Where to Use Formulas
You can use DAX formulas either in PowerPivot tables, or in PivotTables in Excel:
You can use formulas in calculated columns, by adding a column and then typing an expression in the formula bar. You create these formulas in the PowerPivot window. For more information, see Create a Calculated Column.
You can use formulas in measures. You create these formulas in Excel, by clicking Add Measure in an existing PowerPivot PivotTable or PivotChart. For more information, see Create a Measure.
The same formula can behave differently depending on whether the formula is used in a calculated column or a measure. In a calculated column, the formula is always applied to every row in the column, throughout the table. Depending on the row context, the value might change. In a measure, however, the calculation of results is strongly dependent on context. That is, the design of the PivotTable and the choice of row and column headings affects the values that are used in calculations. For more information, see Context in DAX Formulas.
Creating Formulas by Using the Formula Bar
PowerPivot, like Excel, provides a formula bar to make it easier to create and edit formulas, and AutoComplete functionality, to minimize typing and syntax errors.
To enter a name of a table Begin typing the name of the table. Formula AutoComplete provides a dropdown list containing valid names that begin with those letters.

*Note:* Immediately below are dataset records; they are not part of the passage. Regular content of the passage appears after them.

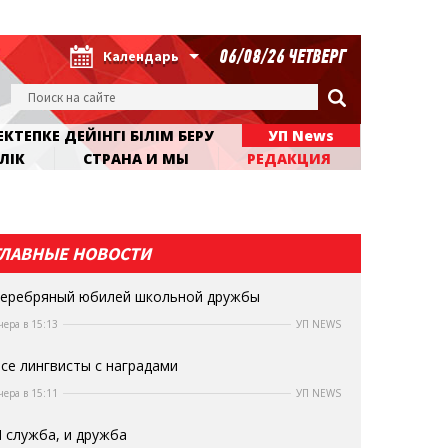
06/08/26 ЧЕТВЕРГ
Календарь
КТЕПКЕ ДЕЙІНГІ БІЛІМ БЕРУ
УП News
ЛІК
СТРАНА И МЫ
РЕДАКЦИЯ
ГЛАВНЫЕ НОВОСТИ
еребряный юбилей школьной дружбы
чера в 15:13
УП NEWS
се лингвисты с наградами
чера в 15:11
УП NEWS
 служба, и дружба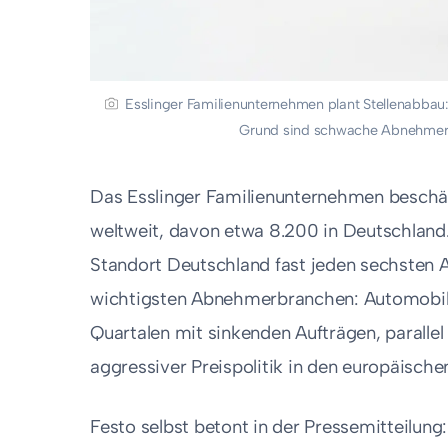
Esslinger Familienunternehmen plant Stellenabbau:
Grund sind schwache Abnehmer
Das Esslinger Familienunternehmen beschä
weltweit, davon etwa 8.200 in Deutschland
Standort Deutschland fast jeden sechsten 
wichtigsten Abnehmerbranchen: Automobil,
Quartalen mit sinkenden Aufträgen, paralle
aggressiver Preispolitik in den europäische
Festo selbst betont in der Pressemitteil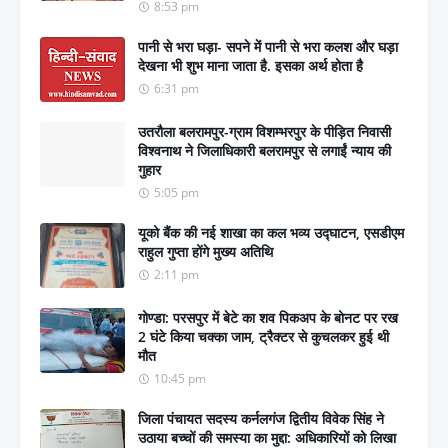
8:53 pm
पानी से भरा घड़ा- सपने में पानी से भरा कलश और घड़ा
देखना भी शुभ माना जाता है. इसका अर्थ होता है
6:31 pm
उतरौला बलरामपुर-ग्राम विशम्भरपुर के पीड़ित निवासी
विश्वनाथ ने जिलाधिकारी बलरामपुर से लगाईं न्याय की
गुहार
5:05 pm
यूको बैंक की नई शाखा का कल भव्य उद्घाटन, एसडीएम
राहुल गुप्ता होंगे मुख्य अतिथि
2:11 pm
गोण्डा: परसपुर में बेटे का शव पिकअप के बोनट पर रख
2 घंटे किया चक्का जाम, ट्रैक्टर से कुचलकर हुई थी
मौत
10:45 pm
जिला पंचायत सदस्य कर्नलगंज द्वितीय विवेक सिंह ने
उठाया बच्चों की समस्या का मुद्दा: अधिकारियों को लिखा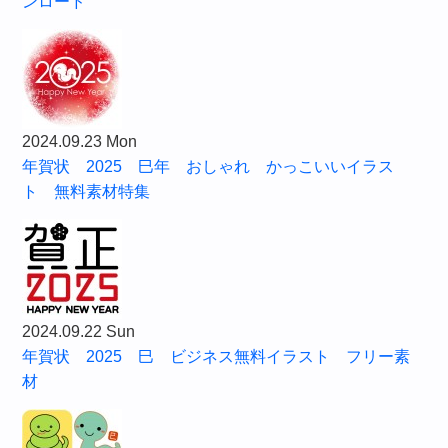
ンロード
2024.09.23 Mon
年賀状 2025 巳年 おしゃれ かっこいいイラス
ト 無料素材特集
2024.09.22 Sun
年賀状 2025 巳 ビジネス無料イラスト フリー素
材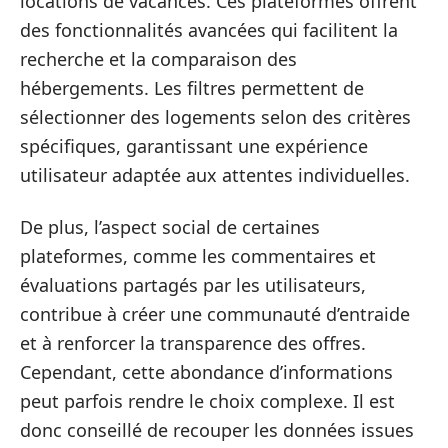
locations de vacances. Ces plateformes offrent
des fonctionnalités avancées qui facilitent la
recherche et la comparaison des
hébergements. Les filtres permettent de
sélectionner des logements selon des critères
spécifiques, garantissant une expérience
utilisateur adaptée aux attentes individuelles.
De plus, l’aspect social de certaines
plateformes, comme les commentaires et
évaluations partagés par les utilisateurs,
contribue à créer une communauté d’entraide
et à renforcer la transparence des offres.
Cependant, cette abondance d’informations
peut parfois rendre le choix complexe. Il est
donc conseillé de recouper les données issues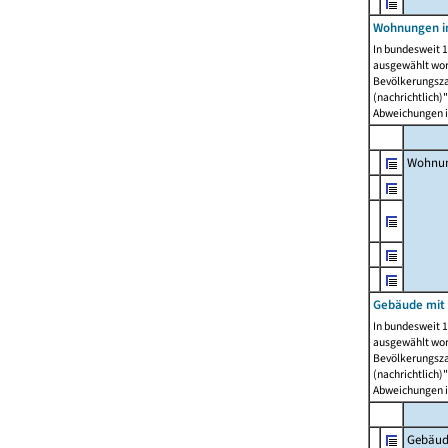
Wohnungen i
In bundesweit 1
ausgewählt wor
Bevölkerungszah
(nachrichtlich)"
Abweichungen i
Wohnun
Gebäude mit 
In bundesweit 1
ausgewählt wor
Bevölkerungszah
(nachrichtlich)"
Abweichungen i
Gebäud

To enter the name of a column Type a bracket, and then choose the column from the list of columns in the current table. For a column from another table, begin typing the first letters of the table name, and then choose the column from the AutoComplete dropdown list.

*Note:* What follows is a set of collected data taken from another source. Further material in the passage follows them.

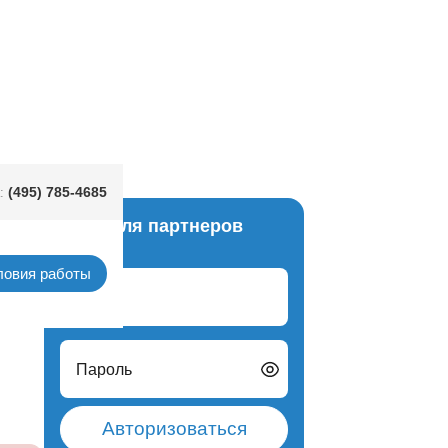
ящаяся/A
(495) 785-4685
:
Вход для партнеров
рации
ловия работы
Логин
Пароль
Авторизоваться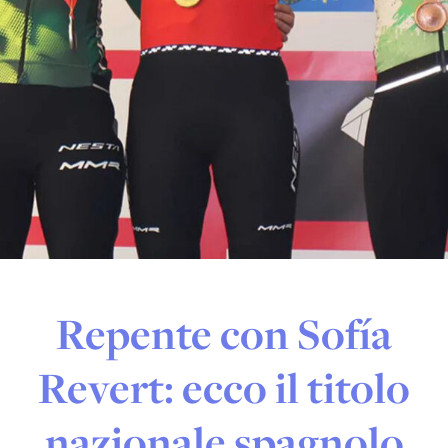
Repente con Sofía
Revert: ecco il titolo
nazionale spagnolo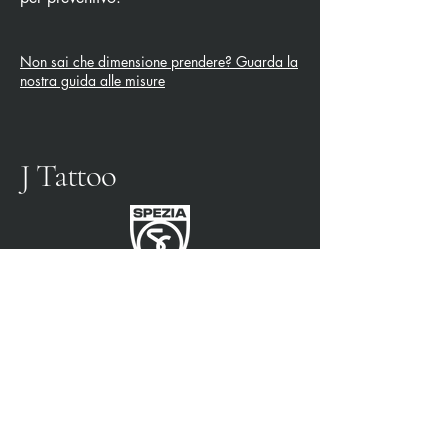
Non sai che dimensione prendere? Guarda la
nostra guida alle misure
J Tattoo
SPEZIA FUSSBALL
OFFIZIELLER PARTNER
3315009725
0187 460498
jtattoosp@gmail.com
Piazza John Fitzgerald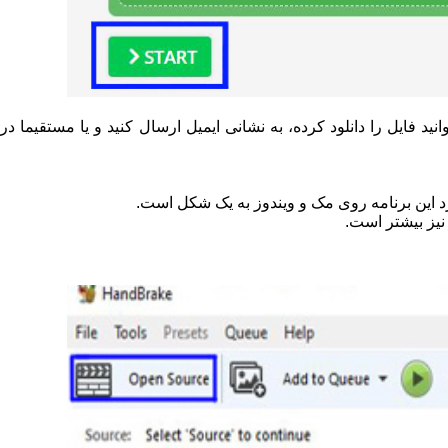
ید فایل را دانلود کرده، به نشانی ایمیل ارسال کنید و یا مستقیما در
نیز بیشتر است.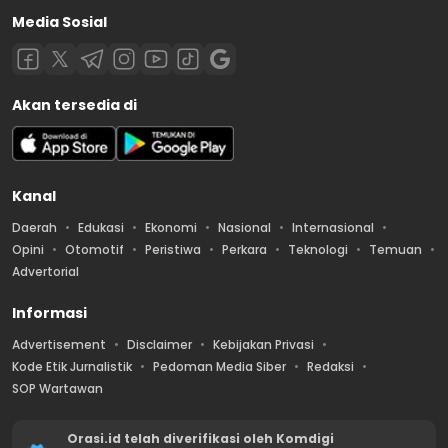
Media Sosial
Akan tersedia di
Kanal
Daerah
Edukasi
Ekonomi
Nasional
Internasional
Opini
Otomotif
Peristiwa
Perkara
Teknologi
Temuan
Advertorial
Informasi
Advertisement
Disclaimer
Kebijakan Privasi
Kode Etik Jurnalistik
Pedoman Media Siber
Redaksi
SOP Wartawan
Orasi.id telah diverifikasi oleh Komdigi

For a walkthrough of how to build formulas, see Build Formulas for Calculations.
Tips for Using AutoComplete
You can use Formula AutoComplete in the middle of an existing formula with nested functions. The text immediately before the insertion point is used to display values in the drop-down list, and all of the text after the insertion point remains unchanged.

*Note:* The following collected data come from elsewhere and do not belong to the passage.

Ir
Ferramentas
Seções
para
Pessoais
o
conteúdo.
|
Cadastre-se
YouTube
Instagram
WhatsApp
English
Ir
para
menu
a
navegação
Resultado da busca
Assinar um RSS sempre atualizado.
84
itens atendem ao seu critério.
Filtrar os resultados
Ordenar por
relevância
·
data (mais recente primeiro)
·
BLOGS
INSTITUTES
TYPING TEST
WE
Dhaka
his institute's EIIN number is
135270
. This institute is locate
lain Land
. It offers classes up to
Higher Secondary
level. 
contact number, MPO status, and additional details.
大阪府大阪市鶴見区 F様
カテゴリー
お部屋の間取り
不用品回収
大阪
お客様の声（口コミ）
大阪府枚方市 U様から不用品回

Defined names that you create for constants do not display in the AutoComplete drop-down list, but you can still type them.
PowerPivot does not add the closing parenthesis of functions or automatically match parentheses. You must make sure that each function is syntactically correct or you cannot save or use the formula.
Using Multiple Functions in a Formula
You can nest functions, meaning that you use the results from one function as an argument of another function. You can nest up to 64 levels of functions in calculated columns. However, nesting can make it difficult to create or troubleshoot formulas.
Many PowerPivot functions are designed to be used solely as nested functions. These functions return a table, which cannot be directly saved as a result to the PowerPivot workbook; it must be provided as input to a table function. For example, the functions SUMX, AVERAGEX, and MINX all require a table as the first argument.
Some limits on nesting of functions exist within measures, to ensure that performance is not affected by the many calculations required by dependencies among columns.
The DAX function library is based on the Excel function library, but the libraries have many differences. This section summarizes the differences and similarities between Excel functions and DAX functions.
Many DAX functions have the same name and the same general behavior as Excel functions but have been modified to take different types of inputs, and in some cases, might return a different data type. Generally, you cannot use DAX formulas in an Excel workbook or use Excel formulas in a PowerPivot workbook without some modification.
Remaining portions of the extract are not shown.